# Blade Runner 2049 Spinner - a better look



## Richard Baker (Aug 8, 2006)

A diecast replica but now we can see some of it's details, such as a single rear wheel for ground mode...

Cinemachines/ Blade Runner 2049: Spinner 6inch Diecast Vehicle (Completed) Other picture2

Replica details (two sizes)
Cinemachines/ Blade Runner 2049: Spinner 6inch Diecast Vehicle (Completed)
Cinemachines/ Blade Runner 2049: Spinner 3inch Diecast Vehicle (Completed)


----------



## Xenodyssey (Aug 27, 2008)

But has anyone got a modeling license for the movie and plans to do kits from it? Aoshima?

I have to say a single rear wheel makes it look unstable.


----------



## Richard Baker (Aug 8, 2006)

Fujimi would be a logical choice since they already have made several kits from the original movie but I have not heard about anyone getting the official license for the new film yet.


----------



## electric indigo (Dec 21, 2011)

Here's the full-size prop at a recent VR advertising event










See also:

The cars of Blade Runner 2049


----------



## terryr (Feb 11, 2001)

Xenodyssey said:


> ...
> 
> I have to say a single rear wheel makes it look unstable.


They sell a bunch of these.

https://en.wikipedia.org/wiki/BRP_Can-Am_Spyder_Roadster










I had to wonder why the original had such fat tires, when it flew everywhere. The update is more 'realistic' that way.

Now just explain how it gently floats up into the air without a blast wave on the ground.


----------



## Richard Baker (Aug 8, 2006)

Interesting shot of the original Spinner in the new movie- looks like it is being used as a power source from the thick cables leading away from it








But it is not the same one we saw in the original film- notable differences are the front wheel swivel covers have different detailing and the oval window on the side which is split by the door is missing- a repositioned '44' is in that location


----------



## StarCruiser (Sep 28, 1999)

No - it's the single FRONT wheel that looks unstable:


----------



## scotpens (Sep 6, 2003)

terryr said:


> I had to wonder why the original had such fat tires, when it flew everywhere. The update is more 'realistic' that way.


But the original version is prettier.



> Now just explain how it gently floats up into the air without a blast wave on the ground.


Antigravity technology. Or pixie dust.


----------



## Richard Baker (Aug 8, 2006)

The designer, Syd Mead, always described it as using ducted air (which would have caused an incredible back wash during liftoff), most descriptions usually involve some sort of anti-grav or repulsor lift system-


----------



## robiwon2 (Jun 26, 2016)

I find the new Spinner very unimaginable and a cheap knock off of the original by building it on a trike.


----------



## Steve H (Feb 8, 2009)

Yeah, the idea was that a Spinner (or other brand of flying cars) was an aerodyne vehicle, where air is blown over specific surfaces to generate lift (which just seems like magic to me but it's a real thing  ), so yes, there should have been a hella powerful downwash from a police Spinner and that's a thing Ridley Scott missed. 

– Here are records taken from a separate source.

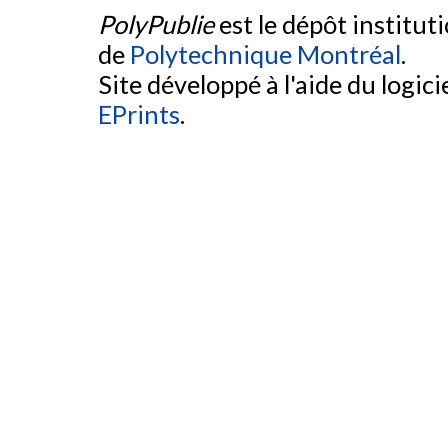
PolyPublie
est le dépôt institut
de
Polytechnique Montréal
.
Site développé à l'aide du logicie
EPrints
.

It wouldn't have to be anti-grav to work, it would just require a very powerful yet lightweight power plant to run the jet engines. It's just a matter of directing the thrust over the right aerodynamic surfaces. See also Avro 'aerocar' or flying saucer. That never really did what it was supposed to do but it was mainly a control issue that would likely be child's play with today's computer assist technology.


----------



## Richard Baker (Aug 8, 2006)

The original Spinner design was elegant- the curves spoke of advanced engineering and professional industrial manufacturing.
The New Spinner has that cheap built from flat planes look that just screams movie prop.

I really wish that they could have had Syd Mead on the design team once again


----------